State officials fear that the conflict in Washington could lead to an impasse.
"I am getting more and more nervous about the future of the program," said Judith Arnold, director of the Children's Health Insurance Program in New York.
In California, Gov. Arnold Schwarzenegger, a Republican, said it was "absolutely essential" that Congress renew and expand the program. Like many Democrats, he said Congress should increase spending by $50 billion over the next five years - the amount decried by Mr. Bush as "a massive expansion."
Several Republican senators said they would work with the White House to prevent a major expansion of the program.
John Hart, a spokesman for Senator Tom Coburn, Republican of Oklahoma, said Mr. Coburn saw the Democratic plan as "part of an effort to bring everyone into a socialized health care system, a clarion call for Hillary Care, part two," referring to the Clinton administration plan for universal coverage. Senator Jim DeMint, Republican of South Carolina, shared that view.
In a June 28 memorandum, House Democratic leaders said they hoped that providing coverage for more children would be "the signature Democratic health achievement" of this Congress. But, they predicted, "The administration will battle us every step of the way." The memorandum was sent by Representatives John D. Dingell of Michigan, Frank Pallone Jr. of New Jersey, Charles B. Rangel of New York and Pete Stark of California.
Bush administration officials recently advised drug company executives not to support a major expansion of the program.

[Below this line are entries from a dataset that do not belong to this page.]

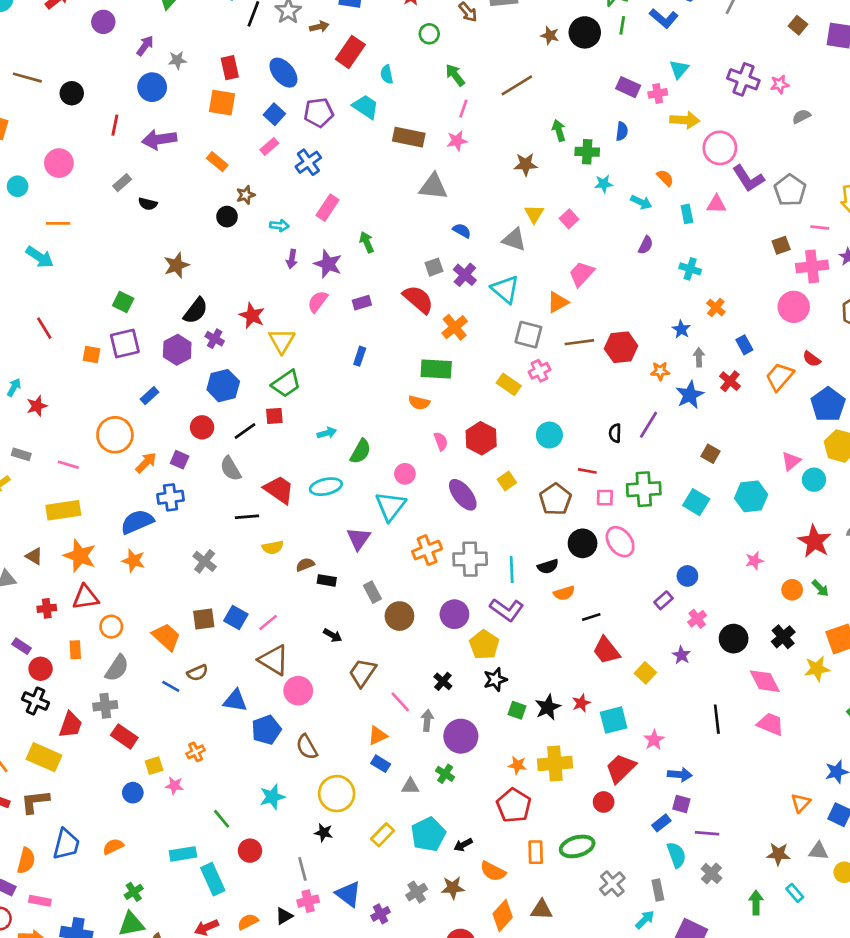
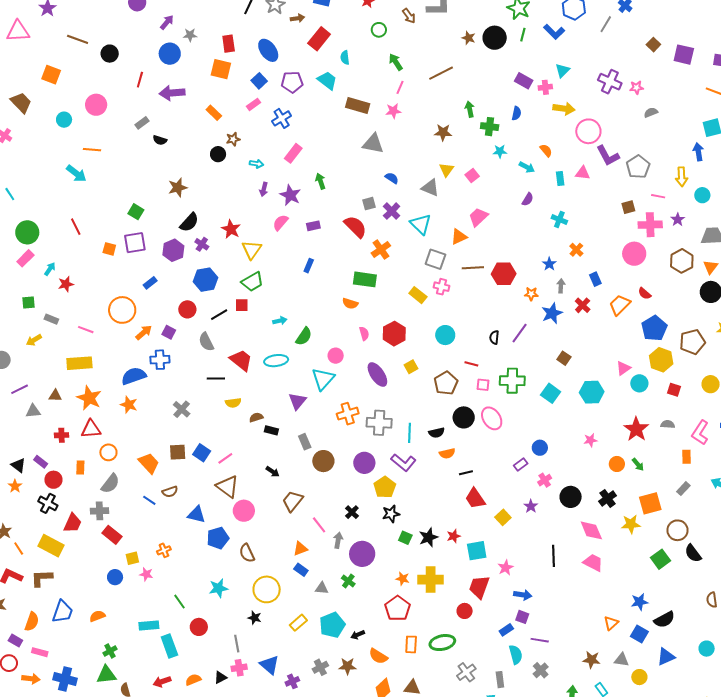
pink cross: (539, 371) -> (442, 287), turned 35
brown triangle: (34, 556) -> (55, 396), turned -32
red trapezoid: (621, 768) -> (479, 587), turned -30

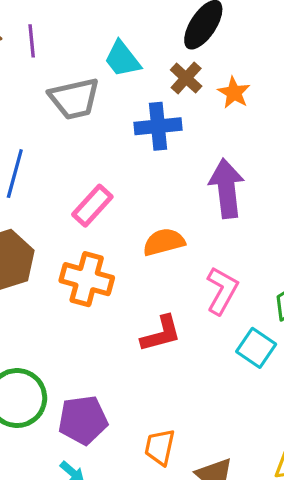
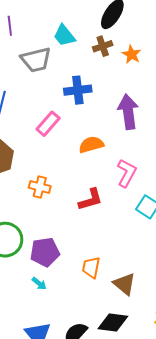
brown cross: (186, 78) -> (103, 46), turned 30
blue cross: (158, 126) -> (78, 90), moved
orange cross: (87, 279) -> (40, 187), moved, size x0.7

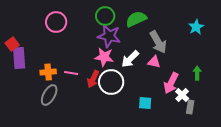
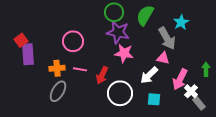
green semicircle: (136, 19) -> (145, 15), turned -35
pink circle: (56, 22) -> (73, 41), moved
cyan star: (196, 27) -> (181, 22), moved
pink star: (104, 57) -> (124, 53), moved
white arrow: (130, 59) -> (149, 75), moved
white circle: (111, 82) -> (120, 93), moved
gray rectangle: (190, 107) -> (199, 103), turned -48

The Pharmaceutical Research and Manufacturers of America, a trade group, has been running television and newspaper advertisements that praise the program and urge Congress to renew it. The television advertisements show children cavorting on a playground and singing a jingle, "If you're healthy and you know it, clap your hands."
The drug industry has joined four organizations in a coalition to whip up support for the program. The coalition, Americans for Children's Health, was incorporated last month and has a budget of several million dollars, mostly for advertising. Directors include lobbyists from the American Health Care Association, which represents nursing homes; the American Medical Association; Families USA, a liberal-leaning nonprofit consumer group; and the Federation of American Hospitals, which represents for-profit hospitals.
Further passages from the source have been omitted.